O ex-subdiretor-geral da Justiça Tributária da Autoridade Tributária (AT) está a ser ouvido na comissão parlamentar de Orçamento, Finanças e Administração Pública sobre a alegada `lista VIP` de contribuintes.
José Maria Pires, que apresentou a sua demissão na quarta-feira, referia-se à informação de outubro da Área de Segurança Informática (ASI), que sugeria, em resultado de um aumento da consulta do cadastro fiscal de determinados contribuintes, a criação de um sistema preventivo (e não reativo, como até então) de defesa do direito de sigilo fiscal; bem como do pedido de relatório que faz depois à Direção de Serviços de Auditoria Interna (DSAI) para estudar esta hipótese.

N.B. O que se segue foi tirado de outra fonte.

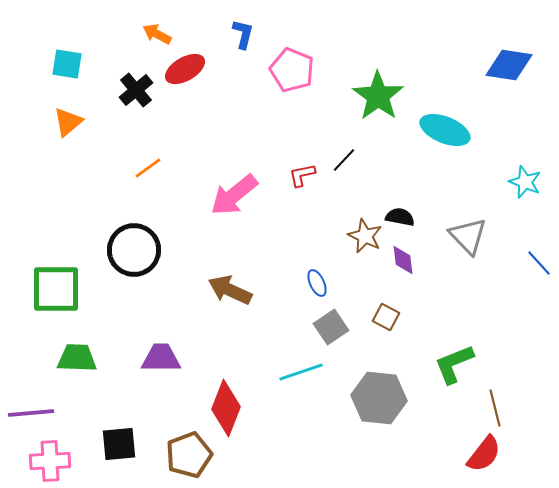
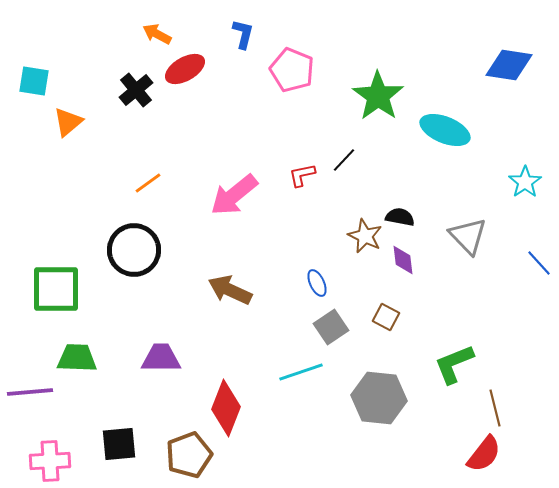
cyan square: moved 33 px left, 17 px down
orange line: moved 15 px down
cyan star: rotated 16 degrees clockwise
purple line: moved 1 px left, 21 px up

"Não tinha de informar a secretaria de Estado sobre isto. E não tenho de ser eu a informar. Eu não despacho, quem deve despachar é o meu diretor-geral, não posso ser eu", afirmou.
O subdiretor-geral demissionário, que era o substituto legal de António Brigas Afonso, o `homem forte` do fisco (que também apresentou a demissão na quarta-feira), acrescentou ainda que "o fluxo de processos na AT é altíssimo".